Hi all,
I've get found out that issue in my project.
Update in PRIMARY while pg_basebackup is performing,
Can cause the STANDBY could not UPDATE after promote.
In Standby Node, when first XID of a page come, pg_subtrans
must be extended by ExtendSUBTRANS function.
But if that XID created while pg_basebackup (with "-x" option)

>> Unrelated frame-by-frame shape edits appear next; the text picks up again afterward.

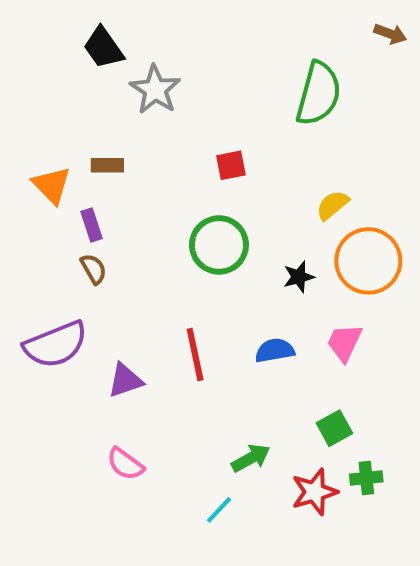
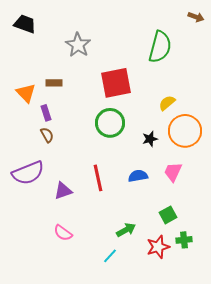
black trapezoid: (103, 48) -> (25, 24), moved, turned 145
red square: (231, 165) -> (116, 83), size x2.0

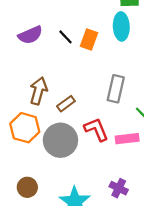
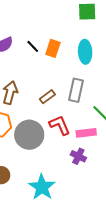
cyan ellipse: (121, 26) -> (85, 52), moved
brown rectangle: (66, 104) -> (47, 97), moved
purple cross: (119, 188) -> (78, 156), moved

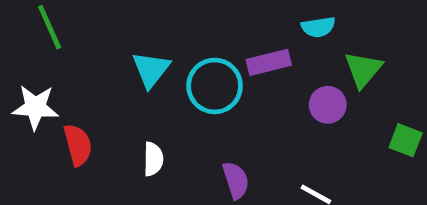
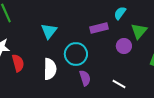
cyan semicircle: (318, 27) -> (120, 13), turned 136
cyan circle: (215, 86) -> (76, 54), moved
white semicircle: (153, 159) -> (50, 69), size x1.5

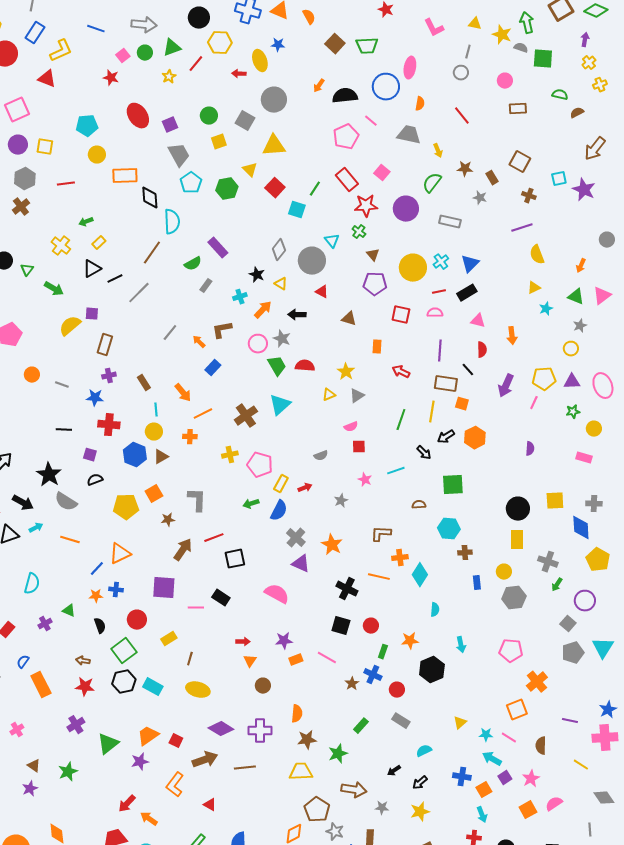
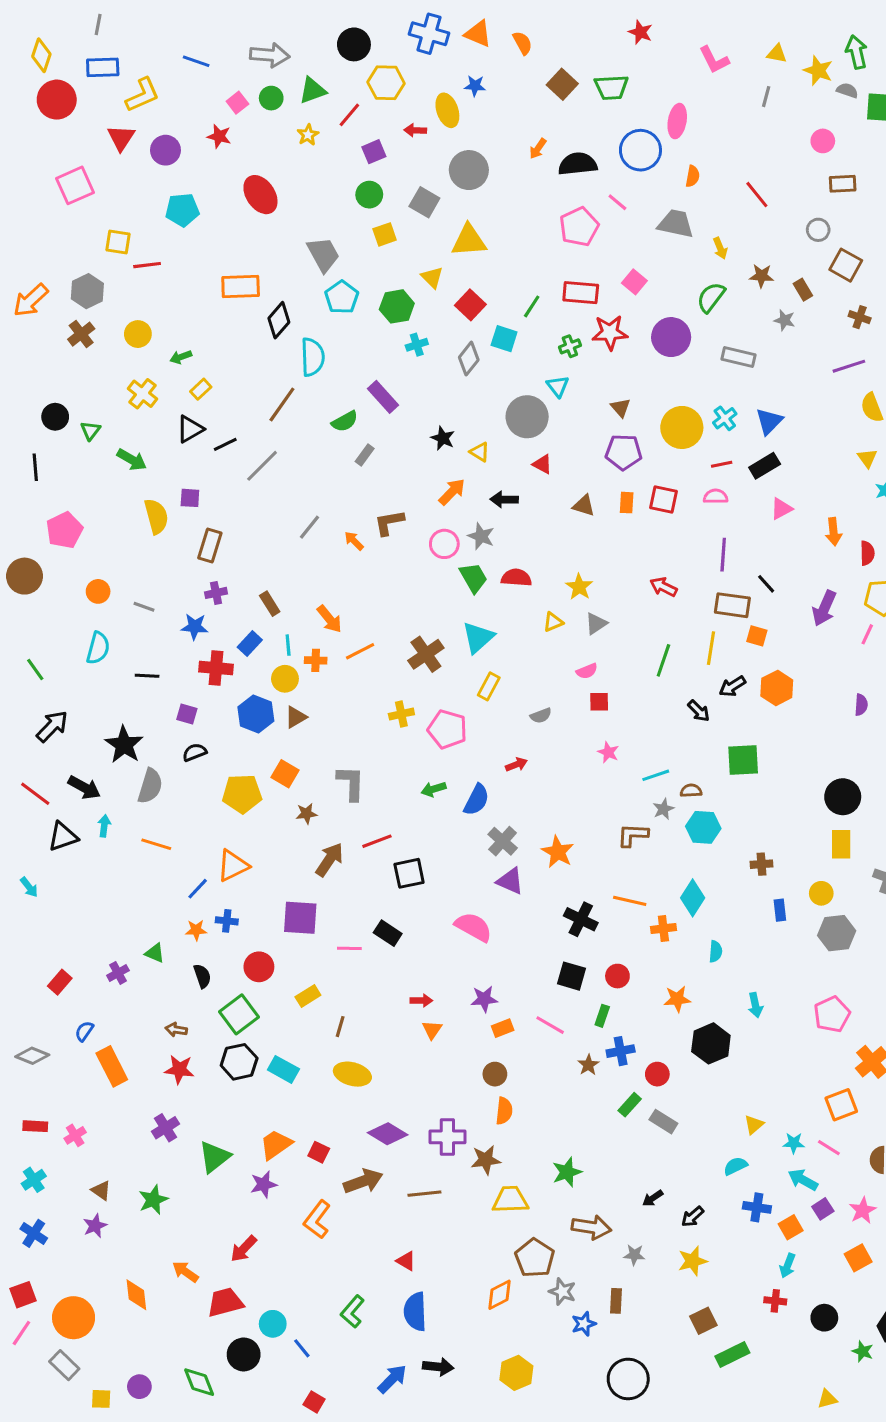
blue rectangle: (35, 33) -> (103, 67), turned 55
gray circle: (461, 73) -> (818, 230), moved
red triangle: (47, 79) -> (121, 138), turned 42
purple square: (170, 125) -> (374, 152), moved
purple circle: (18, 145) -> (165, 150), moved
yellow circle: (97, 155) -> (138, 334), moved
red rectangle: (347, 180) -> (581, 293), turned -45
red line: (66, 184) -> (147, 265), moved
black diamond: (150, 198) -> (279, 320), turned 45
green cross: (359, 232) -> (570, 346), moved, turned 32
gray diamond: (279, 250) -> (469, 359), moved
yellow triangle: (534, 288) -> (867, 458), turned -40
cyan cross: (240, 297) -> (417, 345), moved
pink triangle: (478, 321) -> (781, 509), turned -42
yellow semicircle: (70, 326) -> (156, 516), turned 115
orange rectangle: (377, 347) -> (627, 503), moved
red semicircle: (482, 350) -> (867, 553), moved
blue rectangle: (213, 368) -> (250, 644), moved
orange cross: (190, 437) -> (316, 660), moved
cyan line: (396, 471) -> (656, 775), moved
yellow rectangle: (281, 484) -> (489, 686), moved
orange square: (154, 494) -> (285, 774), turned -30
gray star: (341, 501) -> (663, 809), moved
gray semicircle: (66, 502) -> (150, 786), turned -105
cyan arrow: (36, 528) -> (104, 826), turned -56
cyan hexagon: (449, 529) -> (703, 827), moved
orange cross: (400, 558) -> (663, 929), moved
cyan semicircle: (32, 584) -> (98, 648), moved
pink pentagon: (511, 651) -> (832, 1014), turned -30
green rectangle: (383, 652) -> (602, 1016), moved
blue cross: (373, 675) -> (621, 1051), turned -36
brown circle: (263, 686) -> (495, 1074), moved
green rectangle: (361, 726) -> (630, 1105), moved
brown star: (307, 740) -> (486, 1160), moved
cyan semicircle: (424, 751) -> (735, 1166), moved
red triangle: (210, 805) -> (406, 1261), moved
cyan arrow: (482, 815) -> (788, 1266), turned 42
orange arrow: (149, 819) -> (185, 1272), moved

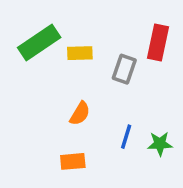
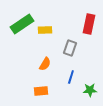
gray rectangle: (124, 69) -> (70, 48), moved
green star: (160, 144) -> (90, 90), moved

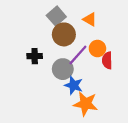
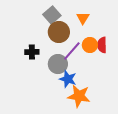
orange triangle: (90, 19) -> (83, 18), turned 32
red semicircle: (107, 60) -> (102, 45), moved

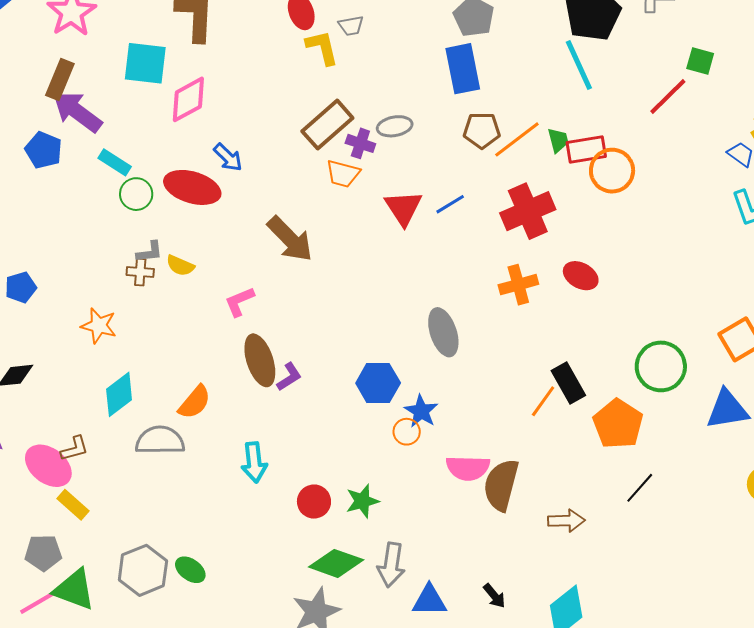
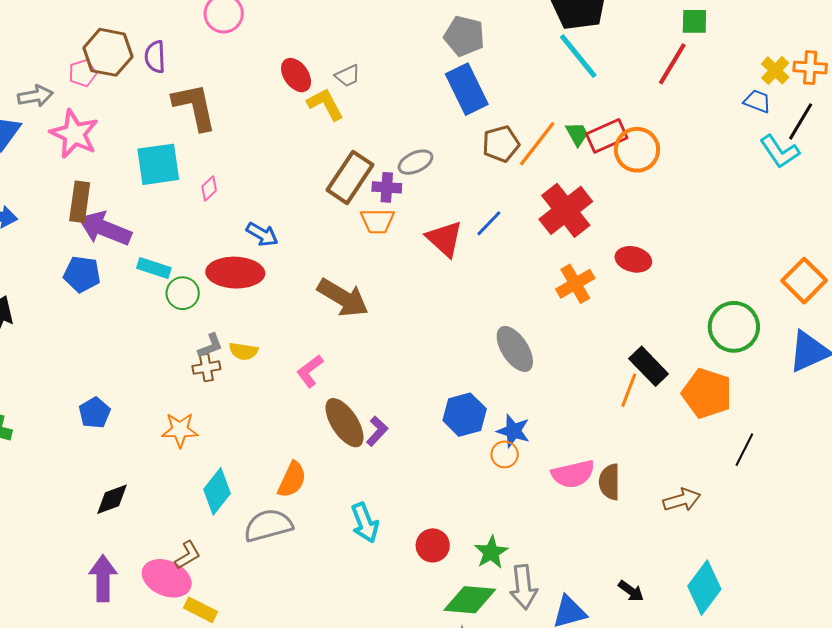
pink diamond: (188, 99) -> (209, 188), size x0.5
brown semicircle: (501, 485) -> (610, 482), size x0.7
green star: (362, 501) -> (491, 552), moved

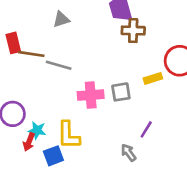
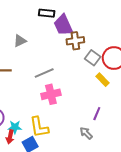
gray line: (59, 65) -> (44, 73), moved, turned -30
yellow rectangle: (153, 78) -> (103, 80), moved, turned 72
gray square: (121, 92) -> (93, 58), moved, turned -35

was performing, it did not extend.
Due to that, after basebackup complete, start that DB and do
promote complete. It failed in SAVEPOINT UPDATE query like follows.
---
postgres=# BEGIN;
postgres=# SAVEPOINT testsavepoint;
postgres=# UPDATE test_tbl SET name = 'test';
ERROR: could not access status of transaction 1409172
DETAIL: Could not read from file "pg_subtrans/0015" at offset 131072: Success.
---
I've also confirm source and realize that,
When StartupXLOG call RecordKnownAssignedTransactionIds(in the "main redo apply loop"), the "standbyState" still
was STANDBY_INITIALIZED, so it is returned without goto
ExtendSUBTRANS (to check and extend space for pg_subtrans).
Therefor, after STANDBY promote, when UPDATE query made by
SAVEPOINT is executed, the process as follow is performed
and get the above ERROR in SimpleLruReadPage function.
AssignTransactionId => SubTransSetParent => SubTransSetParent => SimpleLruReadPage
I think that ExtendSUBTRANS must be called even if "standbyState"
in STANDBY_INITIALIZED in order to avoid the case above.
I also attach a patch. Could anyone confirm for me.
Regard,
---
Dang Minh Huong
NEC Soft,Ltd.
http://www.necsoft.com/eng/